Sesler ise tam anlamıyla bir Lucas Arts kalitesi taşıyor. Bölümlere göre değişen ve zaman zaman da John Williams’ ın ustalık kokan Star Wars soundtrack inden de izler taşıyan çok geniş ve kaliteli bir müzik yelpazesi var oyunun. Seslerde tam anlamıyla mükemmel. Her FPS de kendini tekrarlayan bazı seslere bu oyunda da rastlıyorsunuz. Fakat bunun dışında ışın kılıcının açılarken çıkardığı ve tüylerinizi diken diken eden o vızıltı sesi ya da imparatorluk güçlerinin kullandığı silahların çıkardığı o aşikar ses sizleri oyuna bir parça daha bağlıyor.
Kontroller için şu söylenebilir. Bir Jedi Şövalyesini kontrol etmeyi öğrenmek en fazla bir saatinizi alır. Zaten Jedi olmak için oyunun sanki silahları tanıtmak için konulmuş olan ilk üç bölümünü geçmeniz icap ediyor. Bu bölümler ilginç bir ironiye sahip çünkü sözü geçen ilk üç bölümden sonra ışın kılıcınızı alıyorsunuz ve açıkçası diğer silahlar tüm o animasyonlarına rağmen artık hiç de cazip gelmiyorlar ve bölüm sonuna kadar birkaç istisnai durum hariç hep ışın kılıcınızı kullanıyorsunuz. Jedi güçlerinizi aldıktan sonra özel güçlerinizi kullanmak için bazı kısa yol tuşları mevcut. Belki o süre zarfı içinde bu kısa yol tuşlarına alışmak biraz karmaşık gelebilir. Ama bunu da “f” tuşuna en çok kullandığınız gücü atayarak halledebilirsiniz. Ayrıca oyunda bir çok farklı puzzle var. Hepsi aslında kapının öbür tarafına geçmekle ilgili ve bazen ciddi şekilde uğraştırabiliyorlar. Eğer bir kapıyı açacak doğru yolu bulamaz ya da benzeri bir şey olursa hemen bilgisayarın başından kalkın. Bir süre sonra sakin kafayla oturduğunuzda emin olun çözüme daha çabuk ulaşacaksınız. Aksi takdirde benim gibi yüksek sesle küfür edip alt komşunuzla mahalle kavgası edersiniz 🙂
Atmosfer için ise tek söylenebilecek şey var o da kusursuz. Bu oyunu aldığımdan beri duyu organlarımın tamamı beni bu oyun için terk etti. Yalnızca bu oyunun başındayken işlevselliklerini sergiliyorlar. Elimde oynanmayı bekleyen Heroes 4 var ama inanın benim için tamamiyle arka planda kaldı. Yani Heroes 4 ile atmosfer açısından yarış eden bir oyunun meziyetleri oldukça aşmıştır benim açımdan. Tüm o özel Jedi güçleri, ışın kılıcınızın etrafı gece mavisinde parlatması, bunların hepsi kendinizi bir Jedi gibi hissetmenizi sağlıyor ve inanın sadece bu tecrübeyi yaşamak için bile bu oyun alınır. Ayrıca söylemeden geçemeyeceğim, ışın kılıcınızı almak için Jedi ların tapınağında Luke Skywalker’ ı ziyaret ediyorsunuz. Ben bu tanıdık simayı sanki kırk yıllık dostummuş gibi görünce inanılmaz sevindim ve resmen duygulandım. Bu tür detaylarda oyunu sağlamlaştıran unsurlar arasında. Hatta bir bölümde de Luke Skywalker ile… Pardon sustum.
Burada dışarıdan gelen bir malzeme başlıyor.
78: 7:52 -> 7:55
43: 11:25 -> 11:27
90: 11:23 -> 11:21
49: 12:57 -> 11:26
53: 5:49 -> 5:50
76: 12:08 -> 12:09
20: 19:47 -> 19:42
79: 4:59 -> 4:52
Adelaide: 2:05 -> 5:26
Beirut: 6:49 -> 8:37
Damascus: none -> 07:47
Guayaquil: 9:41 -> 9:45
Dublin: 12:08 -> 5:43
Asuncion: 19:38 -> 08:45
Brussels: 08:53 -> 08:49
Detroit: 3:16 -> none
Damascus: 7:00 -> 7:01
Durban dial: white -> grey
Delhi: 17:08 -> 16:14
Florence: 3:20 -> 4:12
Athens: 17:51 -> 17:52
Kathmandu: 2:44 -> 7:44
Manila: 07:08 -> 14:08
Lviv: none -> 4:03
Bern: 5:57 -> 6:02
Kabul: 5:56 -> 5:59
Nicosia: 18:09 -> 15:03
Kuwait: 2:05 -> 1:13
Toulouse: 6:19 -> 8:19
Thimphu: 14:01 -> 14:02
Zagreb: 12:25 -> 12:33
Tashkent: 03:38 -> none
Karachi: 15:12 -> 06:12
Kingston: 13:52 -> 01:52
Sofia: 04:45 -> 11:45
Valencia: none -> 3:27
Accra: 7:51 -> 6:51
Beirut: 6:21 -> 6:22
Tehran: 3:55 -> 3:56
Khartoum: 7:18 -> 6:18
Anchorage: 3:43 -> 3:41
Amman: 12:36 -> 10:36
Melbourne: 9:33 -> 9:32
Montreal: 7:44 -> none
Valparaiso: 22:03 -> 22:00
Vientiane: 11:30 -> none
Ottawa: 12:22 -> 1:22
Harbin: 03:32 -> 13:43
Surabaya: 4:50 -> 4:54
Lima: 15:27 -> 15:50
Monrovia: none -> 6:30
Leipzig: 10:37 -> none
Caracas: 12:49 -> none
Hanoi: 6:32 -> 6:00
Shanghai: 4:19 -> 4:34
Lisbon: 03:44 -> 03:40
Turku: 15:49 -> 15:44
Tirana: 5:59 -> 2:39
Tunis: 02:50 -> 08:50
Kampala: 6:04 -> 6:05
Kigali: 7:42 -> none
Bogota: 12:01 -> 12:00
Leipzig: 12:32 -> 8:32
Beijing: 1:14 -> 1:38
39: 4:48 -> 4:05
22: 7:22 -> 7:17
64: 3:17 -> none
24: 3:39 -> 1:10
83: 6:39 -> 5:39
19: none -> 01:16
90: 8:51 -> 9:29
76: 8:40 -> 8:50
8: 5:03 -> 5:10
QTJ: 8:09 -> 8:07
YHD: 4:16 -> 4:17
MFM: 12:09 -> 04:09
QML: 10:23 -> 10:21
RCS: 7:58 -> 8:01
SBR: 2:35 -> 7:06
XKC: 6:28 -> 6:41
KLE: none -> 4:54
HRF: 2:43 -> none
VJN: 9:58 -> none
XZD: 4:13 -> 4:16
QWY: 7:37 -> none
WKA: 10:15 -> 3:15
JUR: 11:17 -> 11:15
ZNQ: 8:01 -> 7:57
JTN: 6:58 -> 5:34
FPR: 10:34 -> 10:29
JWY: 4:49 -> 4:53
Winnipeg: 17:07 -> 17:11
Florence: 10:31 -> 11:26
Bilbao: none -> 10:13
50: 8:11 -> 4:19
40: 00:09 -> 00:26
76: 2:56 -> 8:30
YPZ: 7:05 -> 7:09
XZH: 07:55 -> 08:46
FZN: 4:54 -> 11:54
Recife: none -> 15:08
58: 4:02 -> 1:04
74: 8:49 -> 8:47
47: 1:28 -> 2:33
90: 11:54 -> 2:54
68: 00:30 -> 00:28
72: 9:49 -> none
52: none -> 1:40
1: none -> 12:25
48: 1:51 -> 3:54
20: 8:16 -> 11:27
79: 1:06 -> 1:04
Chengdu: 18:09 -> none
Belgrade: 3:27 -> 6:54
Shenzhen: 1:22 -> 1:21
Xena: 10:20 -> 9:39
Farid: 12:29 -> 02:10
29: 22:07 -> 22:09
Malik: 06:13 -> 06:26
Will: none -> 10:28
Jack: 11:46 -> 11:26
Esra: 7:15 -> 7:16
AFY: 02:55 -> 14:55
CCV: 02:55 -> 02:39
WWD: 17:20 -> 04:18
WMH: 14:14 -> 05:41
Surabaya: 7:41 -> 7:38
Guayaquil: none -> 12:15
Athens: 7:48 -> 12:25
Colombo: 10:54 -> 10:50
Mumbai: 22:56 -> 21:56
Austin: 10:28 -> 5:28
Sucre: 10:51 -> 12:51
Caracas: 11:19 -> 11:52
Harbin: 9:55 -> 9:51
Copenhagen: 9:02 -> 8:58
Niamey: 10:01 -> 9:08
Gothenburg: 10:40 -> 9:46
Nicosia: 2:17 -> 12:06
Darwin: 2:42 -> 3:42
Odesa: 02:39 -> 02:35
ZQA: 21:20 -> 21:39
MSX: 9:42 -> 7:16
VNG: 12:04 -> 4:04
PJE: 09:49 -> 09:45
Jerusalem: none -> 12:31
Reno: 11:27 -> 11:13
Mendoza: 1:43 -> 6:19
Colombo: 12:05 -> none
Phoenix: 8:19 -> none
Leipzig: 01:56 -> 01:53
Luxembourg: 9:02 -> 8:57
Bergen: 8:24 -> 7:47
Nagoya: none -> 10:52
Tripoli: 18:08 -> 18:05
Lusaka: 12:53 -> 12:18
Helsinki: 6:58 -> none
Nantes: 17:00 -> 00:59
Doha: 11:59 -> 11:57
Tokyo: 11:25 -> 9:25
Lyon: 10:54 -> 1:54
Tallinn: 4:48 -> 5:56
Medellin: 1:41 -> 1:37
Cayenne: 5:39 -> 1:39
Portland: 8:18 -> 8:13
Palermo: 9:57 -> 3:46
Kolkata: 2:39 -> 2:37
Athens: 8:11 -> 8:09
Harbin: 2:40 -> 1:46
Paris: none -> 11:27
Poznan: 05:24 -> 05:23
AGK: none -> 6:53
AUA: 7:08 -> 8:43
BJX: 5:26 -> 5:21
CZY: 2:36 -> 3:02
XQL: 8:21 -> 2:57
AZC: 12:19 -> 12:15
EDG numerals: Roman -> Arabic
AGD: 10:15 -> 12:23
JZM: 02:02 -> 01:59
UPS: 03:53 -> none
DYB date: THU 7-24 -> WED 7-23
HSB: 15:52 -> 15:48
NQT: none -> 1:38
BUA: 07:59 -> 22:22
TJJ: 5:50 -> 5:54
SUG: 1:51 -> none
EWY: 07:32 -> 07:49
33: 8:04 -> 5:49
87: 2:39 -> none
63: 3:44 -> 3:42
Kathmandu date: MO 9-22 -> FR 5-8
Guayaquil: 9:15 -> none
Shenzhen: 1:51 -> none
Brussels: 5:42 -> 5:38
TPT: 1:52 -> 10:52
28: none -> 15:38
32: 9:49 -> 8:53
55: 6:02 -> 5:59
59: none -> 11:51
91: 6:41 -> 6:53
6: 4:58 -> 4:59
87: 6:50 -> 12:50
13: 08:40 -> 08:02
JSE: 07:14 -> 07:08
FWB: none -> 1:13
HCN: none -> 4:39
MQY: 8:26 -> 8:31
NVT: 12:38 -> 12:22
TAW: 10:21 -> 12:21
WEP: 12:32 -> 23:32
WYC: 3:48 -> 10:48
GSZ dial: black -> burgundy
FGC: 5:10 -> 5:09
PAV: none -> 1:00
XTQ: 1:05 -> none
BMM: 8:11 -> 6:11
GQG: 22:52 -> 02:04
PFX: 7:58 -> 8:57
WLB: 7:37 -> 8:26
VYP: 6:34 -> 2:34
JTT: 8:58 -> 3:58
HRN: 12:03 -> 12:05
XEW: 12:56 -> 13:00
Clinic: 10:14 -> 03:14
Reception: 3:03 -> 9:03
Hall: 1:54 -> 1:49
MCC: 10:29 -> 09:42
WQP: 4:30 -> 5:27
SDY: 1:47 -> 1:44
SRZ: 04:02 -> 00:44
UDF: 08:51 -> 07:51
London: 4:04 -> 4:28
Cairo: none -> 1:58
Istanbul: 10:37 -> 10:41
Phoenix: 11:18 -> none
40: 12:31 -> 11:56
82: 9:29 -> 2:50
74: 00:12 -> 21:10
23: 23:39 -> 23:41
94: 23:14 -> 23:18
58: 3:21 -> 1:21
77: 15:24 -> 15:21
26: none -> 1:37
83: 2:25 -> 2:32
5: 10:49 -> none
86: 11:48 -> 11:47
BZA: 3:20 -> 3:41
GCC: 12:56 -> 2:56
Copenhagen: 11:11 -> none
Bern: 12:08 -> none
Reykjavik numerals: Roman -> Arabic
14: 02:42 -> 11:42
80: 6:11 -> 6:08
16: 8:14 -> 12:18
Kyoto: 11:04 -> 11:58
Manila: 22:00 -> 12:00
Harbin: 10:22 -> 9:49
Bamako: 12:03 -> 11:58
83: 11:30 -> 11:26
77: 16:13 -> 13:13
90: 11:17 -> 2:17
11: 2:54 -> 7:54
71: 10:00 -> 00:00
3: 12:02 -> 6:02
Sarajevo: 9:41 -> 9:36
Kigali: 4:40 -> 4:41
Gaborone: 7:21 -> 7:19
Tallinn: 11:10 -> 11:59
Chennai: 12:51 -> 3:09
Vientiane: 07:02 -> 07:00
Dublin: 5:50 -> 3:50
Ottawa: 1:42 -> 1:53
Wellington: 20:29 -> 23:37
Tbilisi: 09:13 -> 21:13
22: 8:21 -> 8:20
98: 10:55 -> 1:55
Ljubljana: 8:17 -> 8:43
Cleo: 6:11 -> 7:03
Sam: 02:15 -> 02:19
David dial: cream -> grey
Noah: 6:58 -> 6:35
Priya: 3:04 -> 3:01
Özetlemek gerekirse ST:J2O bu sene çıkan ve tahminen de çıkabilecek en iyi 3 FPS den biri. Bazen çıldırtan ama çözümü aslında yanı başınızda duran bilmeceleri haricinde çok güzel bir oyun. Tüm Star Wars fanatikleri zaten alacaklardır fakat Star Wars evrenini sevmeyenler içinde bana kalırsa zevkle oynanabilecek tarzda bir oyun. Bu arada Star Wars: Episode 2 filminin çıkmasına az bir zaman kaldı ama oyunları ile ilgili ciddi bir haber dolaşmadı etrafta. Biz sizler için bunu araştırıyoruz fakat bu pek hayra alamet değil sanıyorum ki.